Düğünü çok gereksiz bulan bir insandım. Sonuçta bu düğünü yapmak için fazla para harcanıyordu. Böyle para israfı yapılacağına sade bir nikah ve sevdiklerinle yemek yesen daha hoş olmaz mıydı?

"He bitti. Güzel oldu mu?" Buğlem'in konuşması ile aynadan kendime iyice baktım.

"Ay bu ne Buğlem?" dedim sesimi korkmuş gibi göstermeye çalışarak.

"Ne, ne oldu?" dedi telaşla ve yüzüme baktı.

Şu suratının halini görse kim bilir ne yapardı. Dayanamayarak kahkaha atmaya başladım.

"Özün çok kötüsün." dedi şaka yaptığımı anlamıştı ve kendini yanımdaki sandalyeye bıraktı.
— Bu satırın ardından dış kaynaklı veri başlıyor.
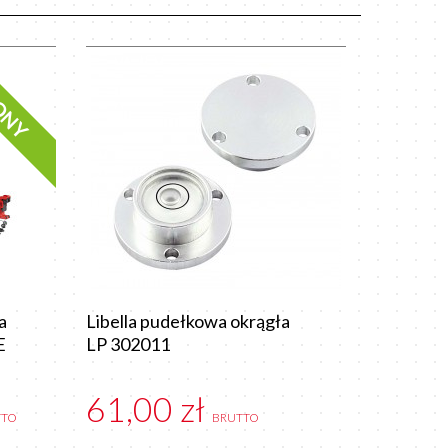
LONY
a
Libella pudełkowa okrągła
E
LP 302011
61,00 zł
TTO
BRUTTO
"Çok güzel olmuş canım arkadaşım." diyerek sarılmaya çalıştım ancak trip yiyordum bana karşılık vermiyordu.

"Bak Buğlem evlenicem gidicem sen bana trip atıyorsun." dedim yapmacık bir üzüntüyle.

"Öyle deme ama ya." diyerek sıkıca sarıldı.
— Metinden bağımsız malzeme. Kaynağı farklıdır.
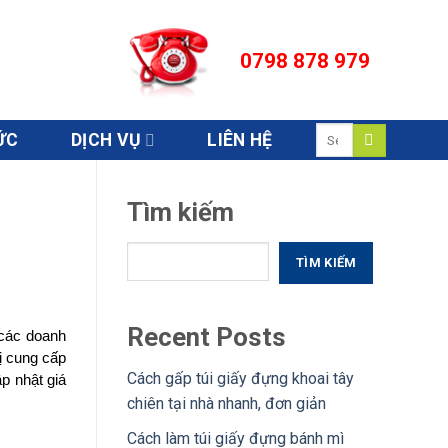
0798 878 979
Search
ỨC
DỊCH VỤ
LIÊN HỆ
for:
Tìm kiếm
TÌM KIẾM
Recent Posts
các doanh 
 cung cấp 
Cách gấp túi giấy đựng khoai tây
ập nhật giá
chiên tại nhà nhanh, đơn giản
Cách làm túi giấy đựng bánh mì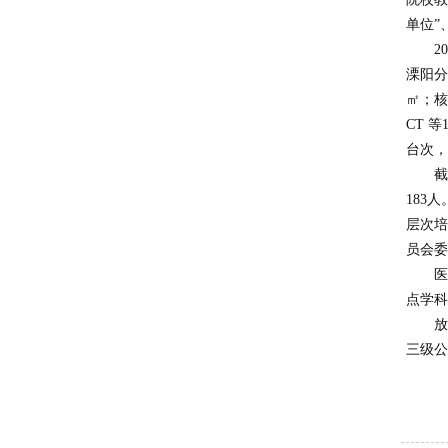
单位”
2
溧阳分
㎡；核
CT 
台次，
截
183
层次培
员会委
医
点学科
放
三级公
Odamın kapısının çalma sesiyle 'gel' dedim. Kapı açıldıktan sonra kafasını odanın içine doğru uzatmış bir adet Asaf ile karşılaştım.

"Ne duruyorsun gelsene." dedim elimle gel işareti yapıyordum.

Buğlem yanımdan kalktı ve bana döndü.

"Neyse ben gideyim." diyerek hızla odadan çıktı.

Asafta yavaş adımlar ile yanıma geldi.

"Ben sana kurban olurum ama bu ne güzellik." sözleriyle elimle dudağının üstünü kapattım.

"Kurban falan deme öyle şeyler."

Hâlâ dudağının üstünde olan elimi tutarak avucumu öptü.

"Asaf sen hiç laftan anlamıyorsun ama huylanıyorum avuç içimden." dedim sitemle.

Ya avuç içimi okşuyordu ya da öpüyordu bir türlü yapmayı bırakmıyordu.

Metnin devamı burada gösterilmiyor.